Wednesday, June 6, 2012

Book Review: Purity

A novel about love, loss, and sex -- but not necessarily in that order.

Before her mother died, Shelby promised three things: to listen to her father, to love as much as possible, and to live without restraint. Those Promises become harder to keep when Shelby's father joins the planning committee for the Princess Ball, an annual dance that ends with a ceremonial vow to live pure lives -- in other words, no "bad behavior," no breaking the rules, and definitely no sex.

Torn between Promises One and Three, Shelby makes a decision -- to exploit a loophole and lose her virginity before taking the vow. But somewhere between failed hookup attempts and helping her dad plan the ball, Shelby starts to understand what her mother really meant, what her father really needs, and who really has the right to her purity.

Purityis the first book I've read by Jackson Pearce. And it definitely won't be the last. I picked it up thinking it would be fun and light. I was so wrong. Although, it might be a bit lighter for others.

Shelby's sixteen, and she's trying to keep three promises that her mother made her promise before she passed, six years prior. Promise one - to listen to her father - has made her one of the most obedient teens ever. However, her father is kinda distant, so if her father doesn't know about something, he can't say "no", and she can still do as she pleases. And she has a long list of things her father probably wouldn't approve of, but promise three - to live without restraint has her jumping off bridges into water and stealing cars. It's much less radical than it sounds, though. But promise two - to love as much as possible gets lost.

Shelby and her friends come home to find Pastor Ryan having a conversation with her dad. They're planning a Princess Ball. Which is basically a dance for fathers and daughters, where fathers promise to be good role models and support their daughters, while the girls promise to stay pure... meaning no drinking, no drugs, and no sex. Shelby's already sampled alcohol, so she feels exempt from that one. But how can she live without restraint and love as much as possible if she has to promise no sex before marriage?
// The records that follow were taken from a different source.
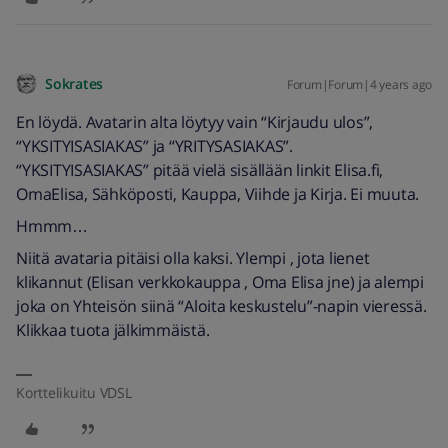
Sokrates
Forum|Forum|4 years ago
En löydä. Avatarin alta löytyy vain “Kirjaudu ulos”,
“YKSITYISASIAKAS” ja “YRITYSASIAKAS”.
“YKSITYISASIAKAS” pitää vielä sisällään linkit Elisa.fi,
OmaElisa, Sähköposti, Kauppa, Viihde ja Kirja. Ei muuta.
Hmmm…
Niitä avataria pitäisi olla kaksi. Ylempi , jota lienet
klikannut (Elisan verkkokauppa , Oma Elisa jne) ja alempi
joka on Yhteisön siinä “Aloita keskustelu”-napin vieressä.
Klikkaa tuota jälkimmäistä.
Korttelikuitu VDSL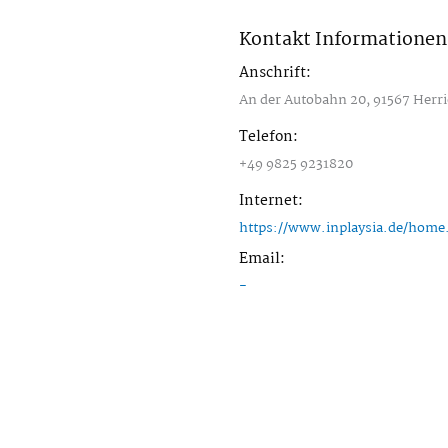
Kontakt Informationen
Anschrift:
An der Autobahn 20, 91567 Herr
Telefon:
+49 9825 9231820
Internet:
https://www.inplaysia.de/home
Email:
-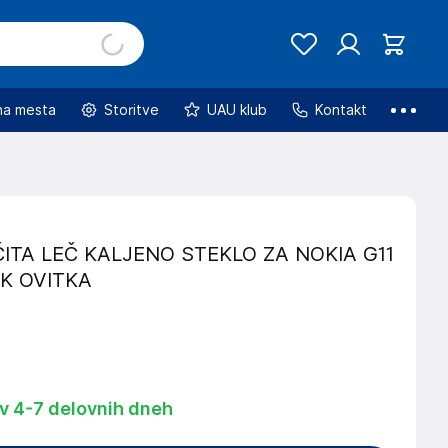
na mesta
Storitve
UAU klub
Kontakt
ITA LEČ KALJENO STEKLO ZA NOKIA G11
EK OVITKA
 v 4-7 delovnih dneh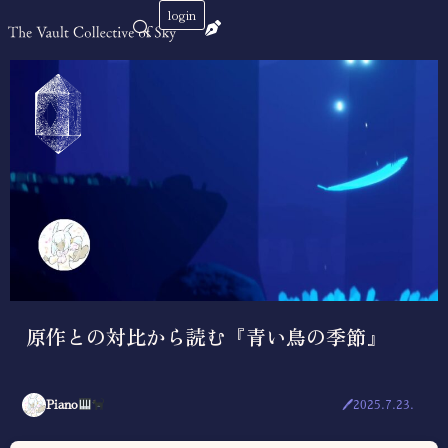
login
原作との対比から読む『青い鳥の季節』
🖊2025.7.23.
Piano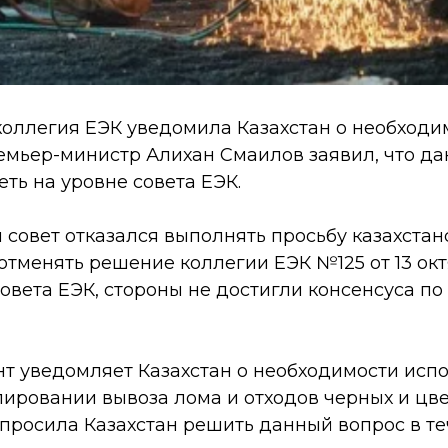
 коллегия ЕЭК уведомила Казахстан о необходи
ремьер-министр Алихан Смаилов заявил, что д
ть на уровне совета ЕЭК.
 совет отказался выполнять просьбу казахстан
отменять решение коллегии ЕЭК №125 от 13 окт
овета ЕЭК, стороны не достигли консенсуса по
т уведомляет Казахстан о необходимости испо
лировании вывоза лома и отходов черных и цве
просила Казахстан решить данный вопрос в те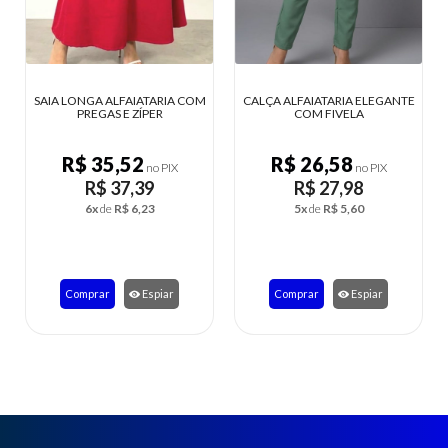
A COM
CALÇA ALFAIATARIA ELEGANTE
VESTIDO LONGO TOMARA QU
COM FIVELA
CAIA LASTEX ESTAMPADO
R$ 26,58
R$ 27,46
X
no PIX
no PIX
R$ 27,98
R$ 28,90
5x
de
R$ 5,60
5x
de
R$ 5,78
Comprar
Espiar
Comprar
Espiar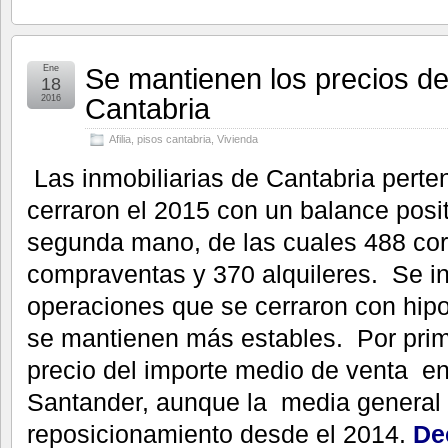
Se mantienen los precios de
Ene
18
Cantabria
2016
Afilia
,
pisos cantabria
,
Vivienda
Las inmobiliarias de Cantabria perte
cerraron el 2015 con un balance posi
segunda mano, de las cuales 488 cor
compraventas y 370 alquileres. Se i
operaciones que se cerraron con hip
se mantienen más estables. Por prime
precio del importe medio de venta 
Santander, aunque la media general 
reposicionamiento desde el 2014.
De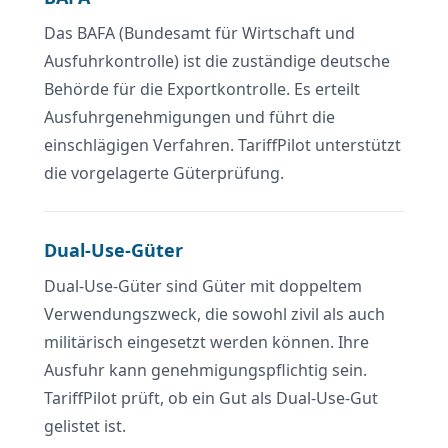
Das BAFA (Bundesamt für Wirtschaft und
Ausfuhrkontrolle) ist die zuständige deutsche
Behörde für die Exportkontrolle. Es erteilt
Ausfuhrgenehmigungen und führt die
einschlägigen Verfahren. TariffPilot unterstützt
die vorgelagerte Güterprüfung.
Dual-Use-Güter
Dual-Use-Güter sind Güter mit doppeltem
Verwendungszweck, die sowohl zivil als auch
militärisch eingesetzt werden können. Ihre
Ausfuhr kann genehmigungspflichtig sein.
TariffPilot prüft, ob ein Gut als Dual-Use-Gut
gelistet ist.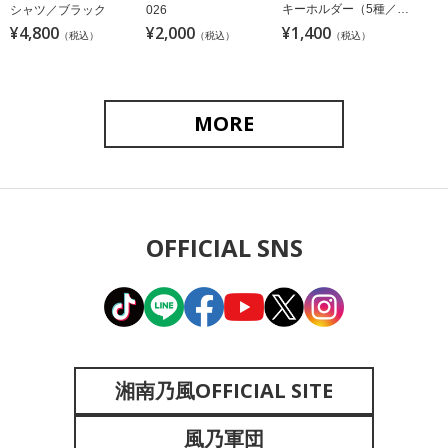
キーホルダー（5種／ラ
シャツ／ブラック
026
ンダム）
¥4,800
¥2,000
¥1,400
（税込）
（税込）
（税込）
MORE
OFFICIAL SNS
湘南乃風OFFICIAL SITE
風乃軍団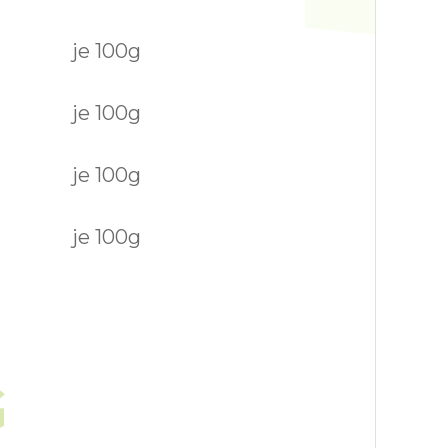
je 100g
je 100g
je 100g
je 100g
G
A friend decides the only loophole would be to have sex before the Princess Ball.

Purity had me in tears on almost every other page. But as I said about, it might be a lighter read for others. While my father never suggested we go to a Princess Ball - he'd be more freaked out about having to dance with me at a function than anything else, and I'd run away before I'd go to one - our relationship is very much like Shelby and her dad's. My dad and I hardly ever talk. And since my mom passed away - from breast cancer, like Shelby's - we talk even less. I'm an adult, and I don't live at home anymore, but when I did we more or less lived around each other, never really interacting. It always made me sad that my father and I never really got along. We have virtually nothing in common, and spending time with him is sometimes awkward. My mom and I were extremely close. When I lost her, I lost my best friend. It was really easy for me to step into Shelby's shoes and understand her pain and confusion. This book was a very powerful read for me.

If you haven't picked this one up, and are in the mood for a good contemporary, definitely consider this one. And if you like audiobooks, I heard Jackson Pearce narrates this one herself.